Eric Schmidt, CEP de Google durante una década al inicio del nuevo milenio, sugirió que la regulación de la IA es una "cuestión más amplia para la sociedad"
Eric Schmidt, que fue CEO de Google entre 2001 y 2011, afirmó el miércoles que la inteligencia artificial podría “herir o matar” a personas en medio de posibles “riesgos existenciales”, sumándose así a las preocupaciones de otros ejecutivos tecnológicos sobre el desarrollo de la IA.
Schmidt, que habló durante la Cumbre del Consejo de CEOs del Wall Street Journal el miércoles, advirtió que la IA plantea riesgos que “se definen como muchas, muchas, muchas, muchas personas dañadas o asesinadas”.
Schmidt -que también fue presidente ejecutivo de Alphabet de 2015 a 2017- sugirió que la regulación de la IA es una “cuestión más amplia para la sociedad”, y añadió que cree poco probable que Estados Unidos establezca una agencia reguladora.
Sundar Pichai, CEO de Google y Alphabet, escribió en el Financial Times que “la IA es la tecnología más profunda en la que la humanidad está trabajando hoy en día”, añadiendo que es importante “asegurarnos como sociedad de que lo hacemos bien.”
El CEO de Twitter, Elon Musk, y el cofundador de Apple, Steve Wozniak, firmaron una carta en marzo junto al político Andrew Yang, el cofundador de Skype Jaan Tallinn, el cofundador de Pinterest Evan Sharper y el cofundador de Ripple Chris Larson, en la que instaban a los laboratorios de IA a “pausar inmediatamente” el trabajo para frenar una “carrera fuera de control” para desarrollar la tecnología.
El consejero delegado de OpenAI, Sam Altman, declaró a ABC News en marzo que su empresa estaba “un poco asustada” por el potencial de la IA, añadiendo que “será la mayor tecnología que la humanidad haya desarrollado hasta ahora”.
Schmidt advirtió de que “hay escenarios no hoy, pero razonablemente pronto, en los que estos sistemas serán capaces de encontrar exploits de día cero en cuestiones cibernéticas, o descubrir nuevos tipos de biología”, y añadió que “cuando eso ocurra, queremos estar preparados para saber cómo asegurarnos de que estas cosas sean mal utilizadas por gente malvada.”
El multimillonario filántropo Bill Gates ha aplaudido el posible impacto que la IA podría tener en la sociedad, señalando que ha visto avances “asombrosos” en los últimos meses. Microsoft, fundada por Gates en 1975, ha invertido alrededor de 10.000 millones de dólares en OpenAI.
Gates reconoció las cuestiones planteadas en la carta firmada por Musk y otros en un blog, aunque señaló que cualquier preocupación social sobre la tecnología debería ser regulada por el gobierno en un esfuerzo por garantizar que se utiliza para el bien. Gates también sugirió que la IA podría utilizarse para mejorar la productividad, reducir las muertes infantiles evitables en el mundo y mejorar la desigualdad en la educación estadounidense.
Schmidt, que también cofundó la empresa de capital riesgo Innovation Endeavors, tiene un valor de 20.100 millones de dólares, según nuestras estimaciones.
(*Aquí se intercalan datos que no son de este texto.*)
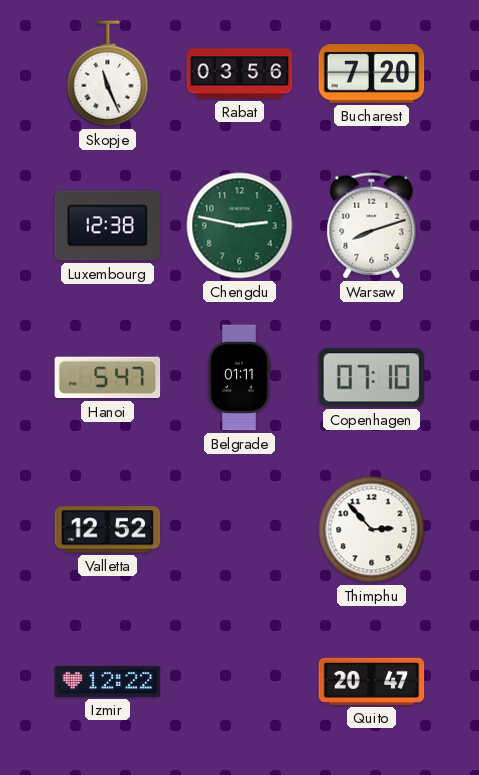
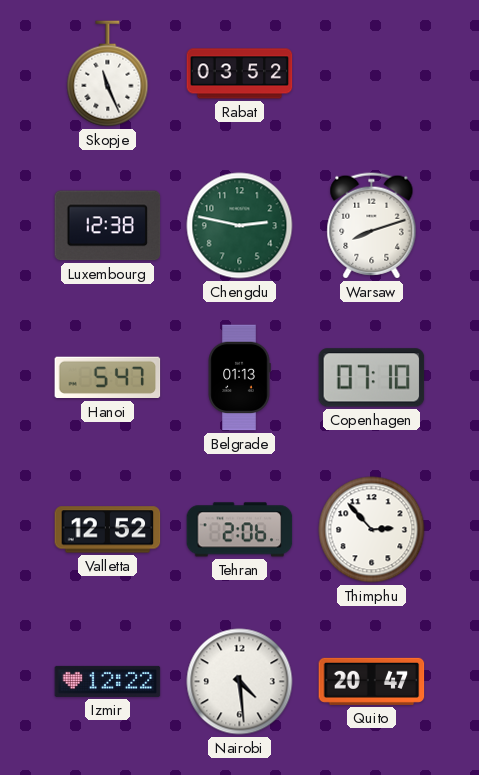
Rabat: 03:56 -> 03:52
Bucharest: 7:20 -> none
Belgrade: 01:11 -> 01:13
Tehran: none -> 2:06
Nairobi: none -> 4:29
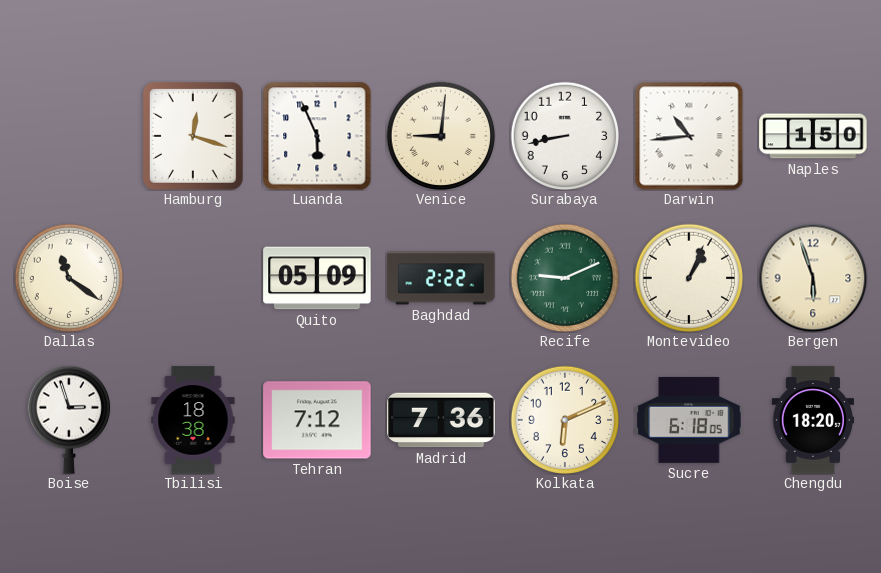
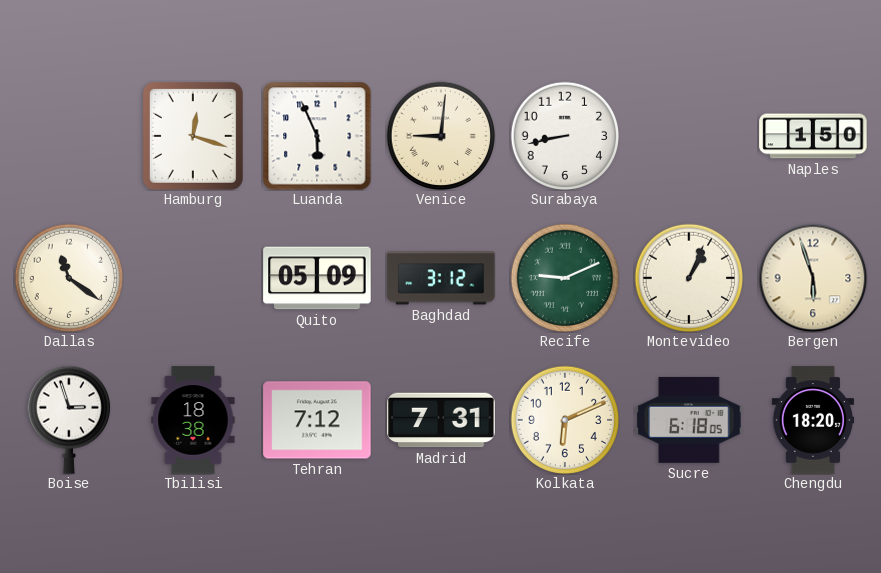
Darwin: 10:44 -> none
Baghdad: 2:22 -> 3:12
Madrid: 7:36 -> 7:31
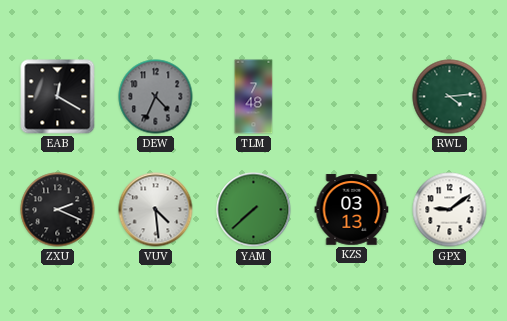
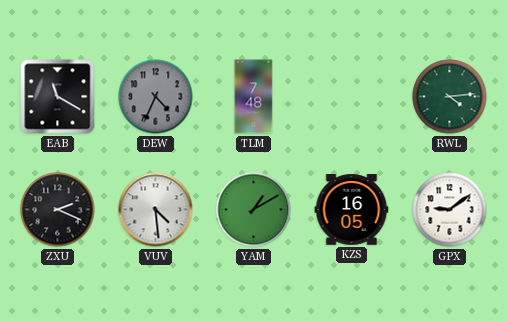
EAB: 12:20 -> 11:20
YAM: 7:38 -> 1:10
KZS: 03:13 -> 16:05
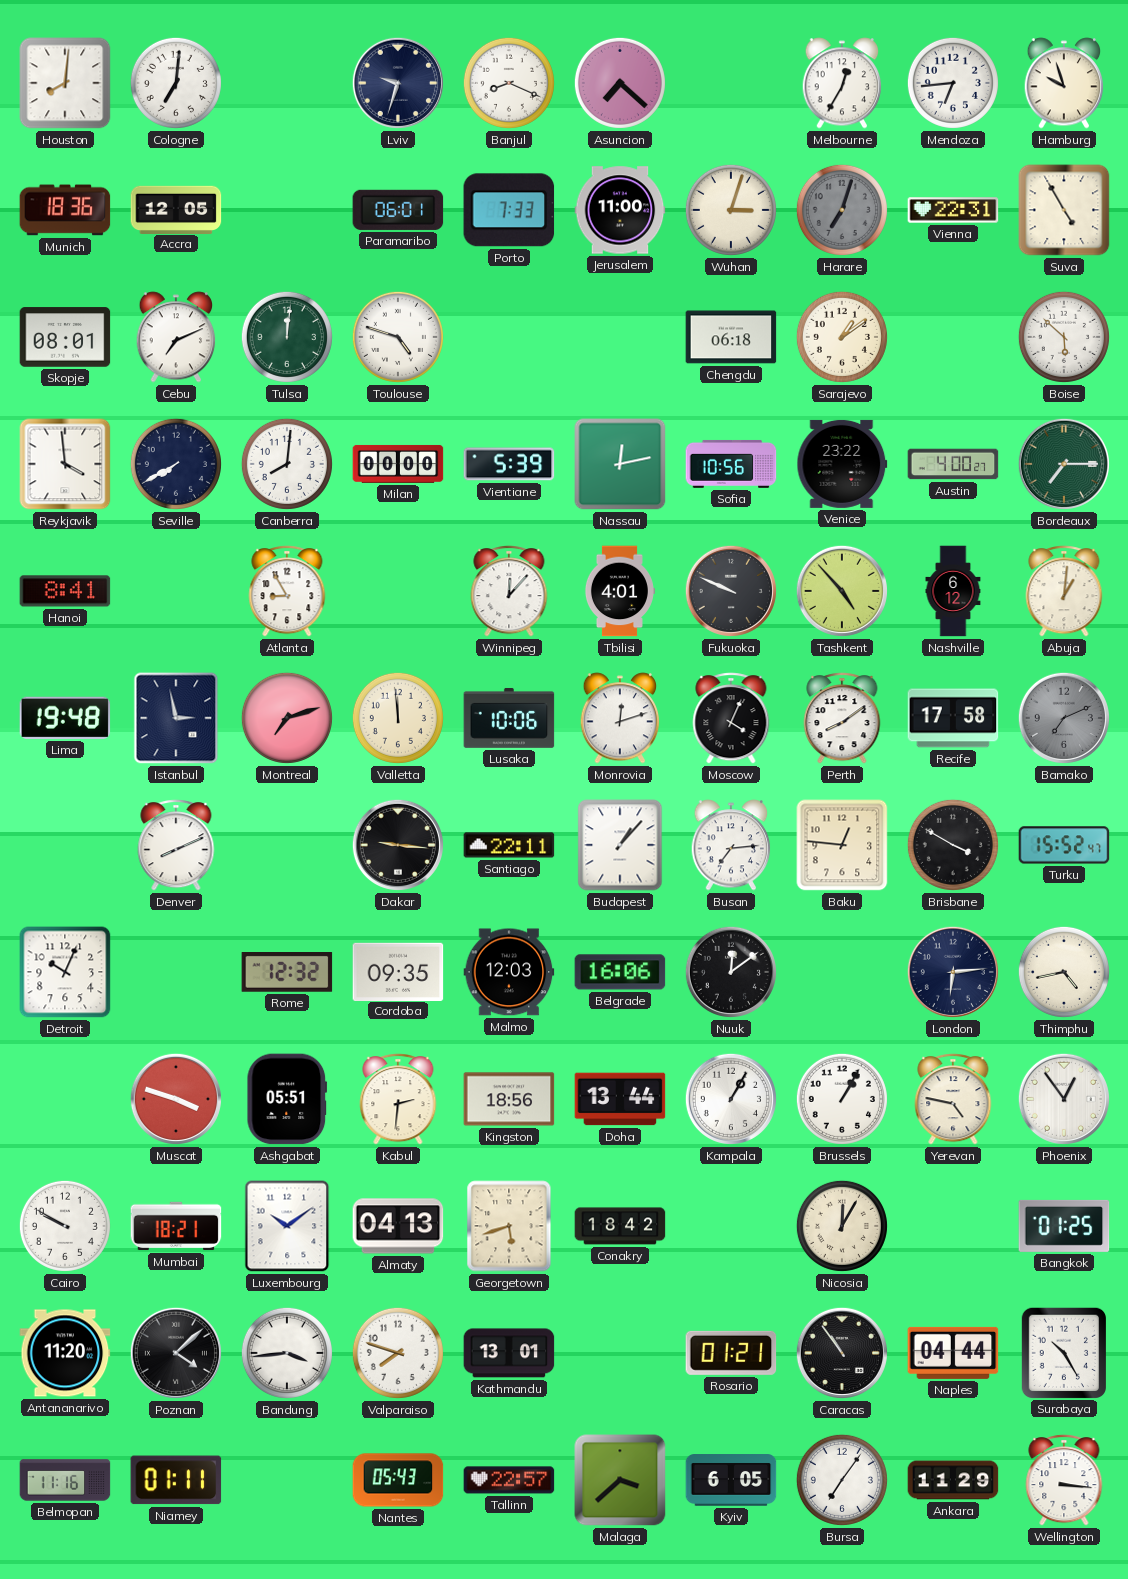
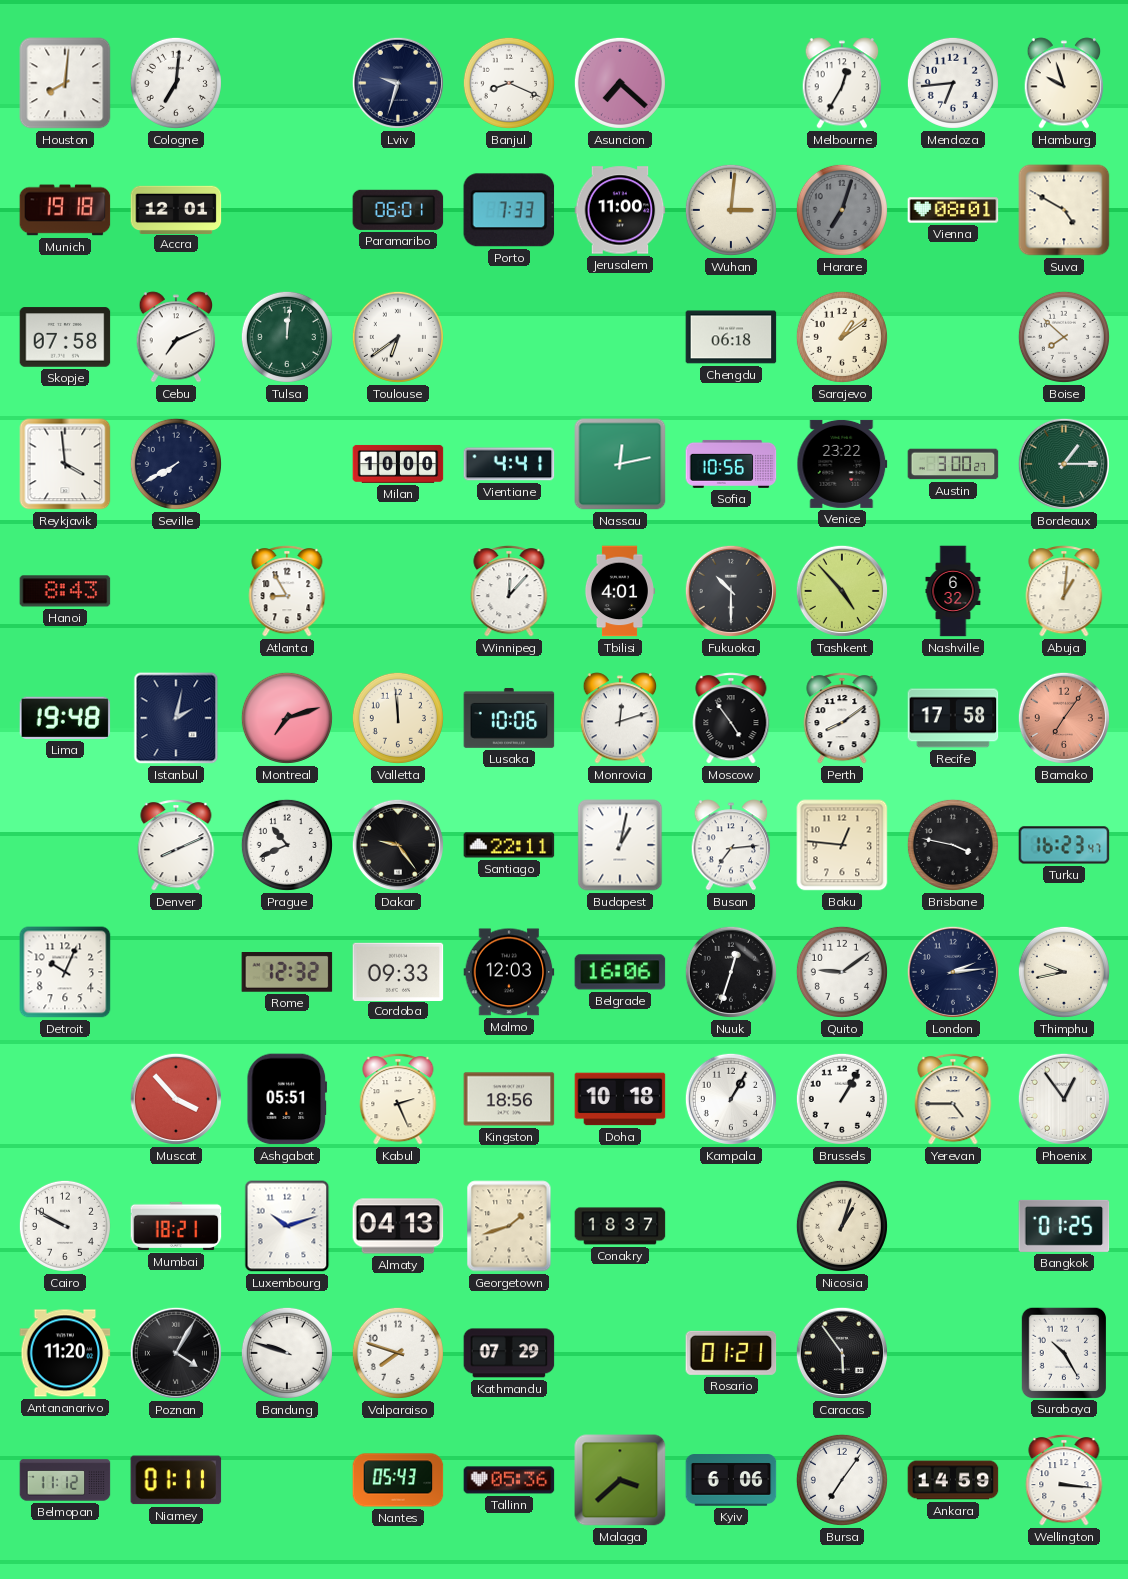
Munich: 18:36 -> 19:18
Accra: 12:05 -> 12:01
Wuhan: 3:03 -> 3:01
Vienna: 22:31 -> 08:01
Suva: 4:55 -> 4:50
Skopje: 08:01 -> 07:58
Toulouse: 4:48 -> 6:39
Boise: 5:52 -> 7:52
Canberra: 8:01 -> none
Milan: 00:00 -> 10:00
Vientiane: 5:39 -> 4:41
Austin: 4:00 -> 3:00
Bordeaux: 7:15 -> 1:15
Hanoi: 8:41 -> 8:43
Fukuoka: 9:49 -> 10:30
Nashville: 6:12 -> 6:32
Istanbul: 2:58 -> 2:02
Moscow: 4:04 -> 4:54
Bamako: 7:11 -> 7:06
Bamako dial: grey -> salmon
Prague: none -> 10:41
Dakar: 9:16 -> 9:24
Budapest: 1:07 -> 1:02
Brisbane: 3:50 -> 3:47
Turku: 15:52 -> 16:23
Cordoba: 09:35 -> 09:33
Nuuk: 12:09 -> 12:33
Quito: none -> 9:09
London: 6:14 -> 2:14
Thimphu: 4:43 -> 9:43
Muscat: 3:48 -> 3:53
Kabul: 2:31 -> 2:26
Doha: 13:44 -> 10:18
Yerevan: 4:47 -> 4:45
Luxembourg: 10:09 -> 10:12
Georgetown: 5:42 -> 1:42
Conakry: 18:42 -> 18:37
Nicosia: 12:05 -> 1:03
Poznan: 4:08 -> 4:05
Bandung: 3:44 -> 9:48
Kathmandu: 13:01 -> 07:29
Caracas: 10:54 -> 5:54
Naples: 04:44 -> none
Belmopan: 11:16 -> 11:12
Tallinn: 22:57 -> 05:36
Kyiv: 6:05 -> 6:06
Ankara: 11:29 -> 14:59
La advertencia de Schmidt se produce tras su paso por la Comisión de Seguridad Nacional sobre Inteligencia Artificial, que publicó un informe en 2021 en el que indicaba que el gobierno estadounidense “no estaba hoy preparado para esta nueva tecnología.” Schmidt también pidió aumentar el presupuesto de la nación para investigación y desarrollo a 2.000 millones de dólares en 2022, y luego duplicar las contribuciones hasta alcanzar los 32.000 millones en 2026.
La Casa Blanca publicó a principios de este mes un plan para hacer frente a los posibles riesgos de la IA, que incluye 140 millones de dólares en financiación para crear institutos de investigación que impulsen la innovación responsable. Las peticiones para regular la IA se han acelerado en los últimos meses tras el lanzamiento del ChatGPT de OpenAI a finales del año pasado. Otras empresas, entre ellas Google, han lanzado desde entonces sus propias iteraciones de chatbots de IA.